● YOUR INSTRUCTIONS
Look through the records, and whenever a line includes the word "Maragogipe", copy it.

● EXERCISE INPUTS

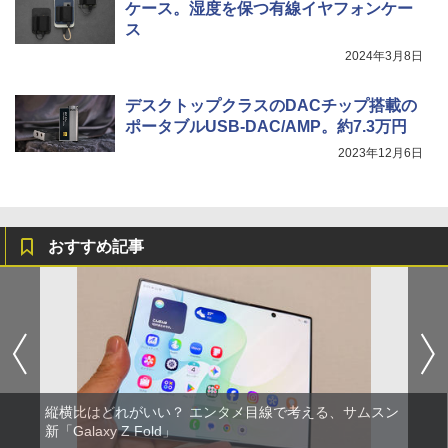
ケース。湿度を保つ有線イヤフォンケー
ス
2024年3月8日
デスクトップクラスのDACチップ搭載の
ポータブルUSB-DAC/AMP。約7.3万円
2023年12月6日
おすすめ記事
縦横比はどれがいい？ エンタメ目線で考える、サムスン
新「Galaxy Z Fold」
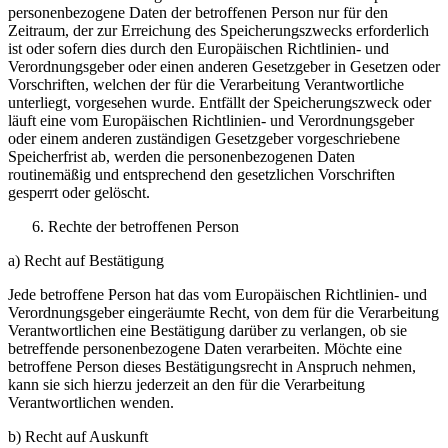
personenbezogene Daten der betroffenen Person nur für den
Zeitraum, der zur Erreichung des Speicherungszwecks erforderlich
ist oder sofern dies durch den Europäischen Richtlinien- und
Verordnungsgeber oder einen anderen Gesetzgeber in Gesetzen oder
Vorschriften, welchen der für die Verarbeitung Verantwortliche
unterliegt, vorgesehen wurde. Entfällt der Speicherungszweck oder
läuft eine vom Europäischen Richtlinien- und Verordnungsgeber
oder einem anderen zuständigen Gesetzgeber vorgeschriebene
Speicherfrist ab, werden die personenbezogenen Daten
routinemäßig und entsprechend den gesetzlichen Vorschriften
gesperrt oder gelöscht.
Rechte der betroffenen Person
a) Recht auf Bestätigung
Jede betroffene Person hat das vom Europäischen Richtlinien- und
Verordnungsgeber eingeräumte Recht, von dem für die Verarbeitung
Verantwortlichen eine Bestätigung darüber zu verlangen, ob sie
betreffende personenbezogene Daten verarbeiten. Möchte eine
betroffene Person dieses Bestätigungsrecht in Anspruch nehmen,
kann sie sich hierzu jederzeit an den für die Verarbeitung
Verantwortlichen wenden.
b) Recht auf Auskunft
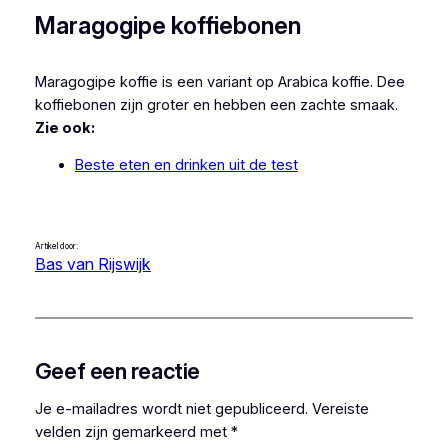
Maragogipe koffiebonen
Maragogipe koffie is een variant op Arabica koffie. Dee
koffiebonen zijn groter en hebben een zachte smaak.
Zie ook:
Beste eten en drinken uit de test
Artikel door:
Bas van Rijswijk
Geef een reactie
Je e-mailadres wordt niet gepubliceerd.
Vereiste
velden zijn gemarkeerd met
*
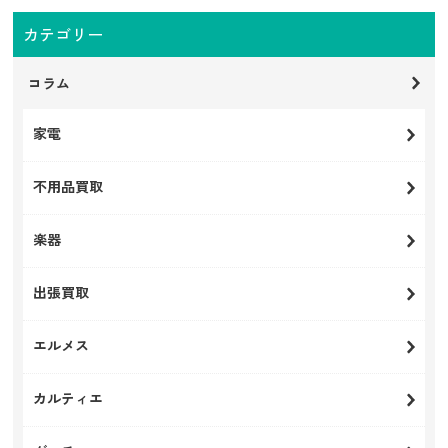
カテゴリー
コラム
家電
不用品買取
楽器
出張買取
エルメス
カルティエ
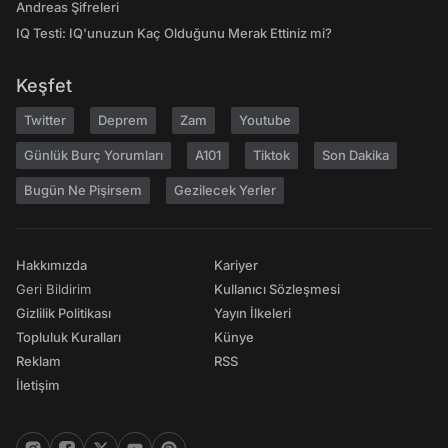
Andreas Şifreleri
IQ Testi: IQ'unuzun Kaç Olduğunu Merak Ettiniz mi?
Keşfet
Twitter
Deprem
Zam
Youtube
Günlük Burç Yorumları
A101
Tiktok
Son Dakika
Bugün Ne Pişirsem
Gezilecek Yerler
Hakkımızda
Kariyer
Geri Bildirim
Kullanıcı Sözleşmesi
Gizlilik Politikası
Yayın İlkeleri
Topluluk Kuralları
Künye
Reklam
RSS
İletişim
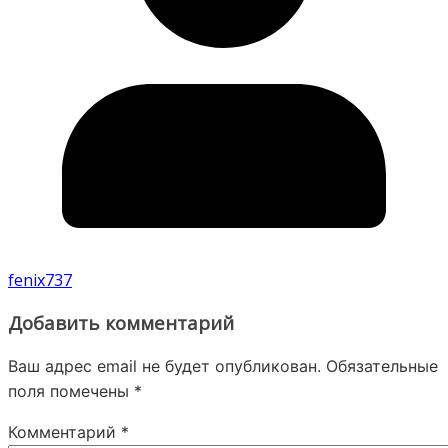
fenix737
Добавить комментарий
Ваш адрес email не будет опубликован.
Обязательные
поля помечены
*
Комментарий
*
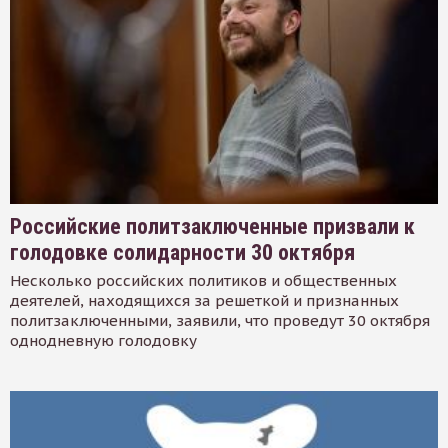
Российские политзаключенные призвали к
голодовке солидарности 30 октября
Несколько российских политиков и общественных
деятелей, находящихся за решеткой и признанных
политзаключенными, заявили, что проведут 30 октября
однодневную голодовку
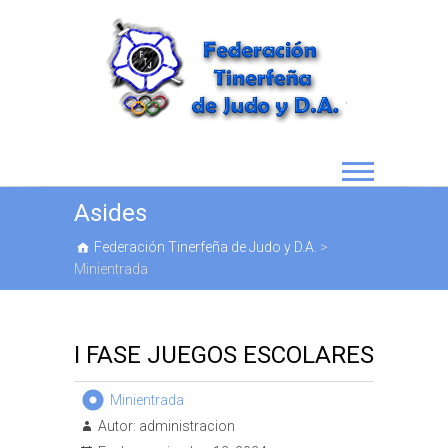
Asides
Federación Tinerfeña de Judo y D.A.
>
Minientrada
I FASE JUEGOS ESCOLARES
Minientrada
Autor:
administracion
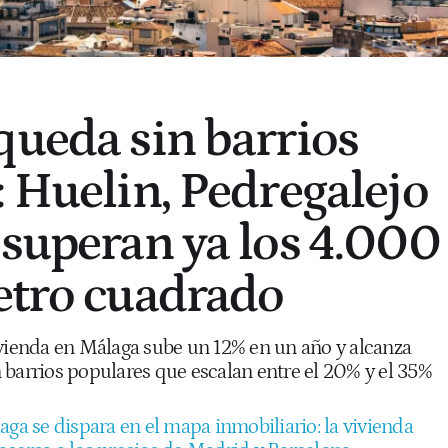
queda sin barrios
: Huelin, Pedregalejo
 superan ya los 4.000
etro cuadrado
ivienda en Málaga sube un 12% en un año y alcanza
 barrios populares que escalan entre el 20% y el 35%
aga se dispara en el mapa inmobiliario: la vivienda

● YOUR SOLUTION
Maragogipe koffiebonen
Maragogipe koffie is een variant op Arabica koffie. Dee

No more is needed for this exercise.